When it was just the kids and me I was awesome wherever we were, but when we got in group settings: kids’ birthday parties, school functions, and play dates, I was always in last place (or so I thought). I couldn’t keep up with those women! They were three-ring circus leading, crafting, face-painting, treat-baking dynamos. Holy cow, how could they do it? How could I?! The answer was, without a lot of stress, anxiety and hidden meltdowns, I couldn’t. At home with my kids we found comfort in just being together or in close proximity to one another. We could grab a book or a spot at the computer and keep to ourselves if we wished. It was like a well-run library. Calm, peaceful and orderly we could do! And just like my kids, I didn’t like the crowds or the noise. And until my youngest came along, foisting her imagination on us all, we didn’t see the point in dress-up or crafts or anything else that caused a mess. Learning I was Autistic helped me see that I am not a bad Mom because I hated doing crafts, dress-up time, and three-ring circus-like events, it helped me see I am a different kind of Mom.  And it just so happens that it is helping my kids have a much calmer more autism-friendly childhood because we do everything within their comfort zone, which luckily for me, looks a lot like my comfort zone. And I am a heroine to them because of it! I always give them the option of whether or not to go to parties or play dates because I didn’t like going to those things. I didn’t want to assume that because they’re children they would automatically love them, or because they are Autistic they would automatically hate them, so the decision is theirs – sometimes we go (yikes!) and sometimes we don’t...." S. R Salas in her blog (click for more on this post.)
I strongly recommend the rest of her post and her blog in general. She later writes that she found freedom in Autistic Parenting. I was also on the same diagnosis path after my son and daughter  and I found the same expressions of self. While I admired other mothers, I found their lifestyles exhausting. I never enjoyed the parties, milestone celebrations of childhood, or even the mother talk that often happened at events. I would attend and come home a mess of meltdowns for days because of the sensory overload, executive functioning fails I experienced, and the overall alienation that I couldn't possibly explain.

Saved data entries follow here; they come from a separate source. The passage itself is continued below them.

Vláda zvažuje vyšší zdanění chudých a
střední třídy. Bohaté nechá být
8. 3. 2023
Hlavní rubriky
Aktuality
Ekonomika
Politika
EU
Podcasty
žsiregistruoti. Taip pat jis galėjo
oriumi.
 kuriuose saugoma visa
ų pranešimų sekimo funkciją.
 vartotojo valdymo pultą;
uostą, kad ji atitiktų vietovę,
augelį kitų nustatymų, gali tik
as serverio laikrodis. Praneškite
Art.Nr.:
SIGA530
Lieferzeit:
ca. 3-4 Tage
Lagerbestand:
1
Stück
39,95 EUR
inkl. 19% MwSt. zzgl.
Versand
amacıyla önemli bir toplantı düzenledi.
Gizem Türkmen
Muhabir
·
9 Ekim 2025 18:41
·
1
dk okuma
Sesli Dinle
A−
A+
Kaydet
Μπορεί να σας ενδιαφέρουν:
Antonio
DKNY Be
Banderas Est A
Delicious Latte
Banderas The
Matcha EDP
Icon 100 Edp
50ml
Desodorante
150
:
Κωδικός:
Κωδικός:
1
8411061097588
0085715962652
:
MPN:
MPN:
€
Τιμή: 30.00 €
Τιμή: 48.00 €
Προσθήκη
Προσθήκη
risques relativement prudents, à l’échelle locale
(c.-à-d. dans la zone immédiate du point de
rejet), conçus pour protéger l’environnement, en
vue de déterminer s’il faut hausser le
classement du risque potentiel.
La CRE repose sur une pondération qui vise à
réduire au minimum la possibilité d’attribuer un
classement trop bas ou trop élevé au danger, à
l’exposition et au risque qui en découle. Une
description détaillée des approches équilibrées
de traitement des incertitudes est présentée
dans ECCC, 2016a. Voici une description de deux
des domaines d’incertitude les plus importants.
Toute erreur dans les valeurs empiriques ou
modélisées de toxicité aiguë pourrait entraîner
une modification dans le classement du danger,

 I have often heard the phrase, "Everyone feels misunderstood at times." While this is true, being a minority with a very different way of being in the world that is not often socially accepted is NOT the same experience as being misunderstood sometimes. Even my own parents still don't get the real me- sometimes they think I am expressing a fear or trying to get attention when I am actually being completely different. In those moments I go with it because the times I have tried to explain ended up in more of a mess than just letting it go and dealing with my own personal awareness of the situation. It helps that I can digest these scenarios with my understanding husband or best friend, but most of the time, I need to rely on my own strong sense of self to pull me through the many misconceptions that happen in a day with those I love. Luckily, this does not apply to my children and they have a wonderful understanding built in environment because of me. However, when I was growing up at school daily life was a minefield of misconceptions about who I was.

 A small example of daily misunderstanding for an Autistic would be Autistic empathy and "one upping" which Lynne Soraya writes about in THIS (click) post. I often will exchange my personal stories with someone who is sharing a hardship, because that is how I try to convey that I understand where they are coming from and want to express my compassion. However, in most of society this is thought of as selfish "spotlight hogging." (Please read the above linked post for more on this topic.)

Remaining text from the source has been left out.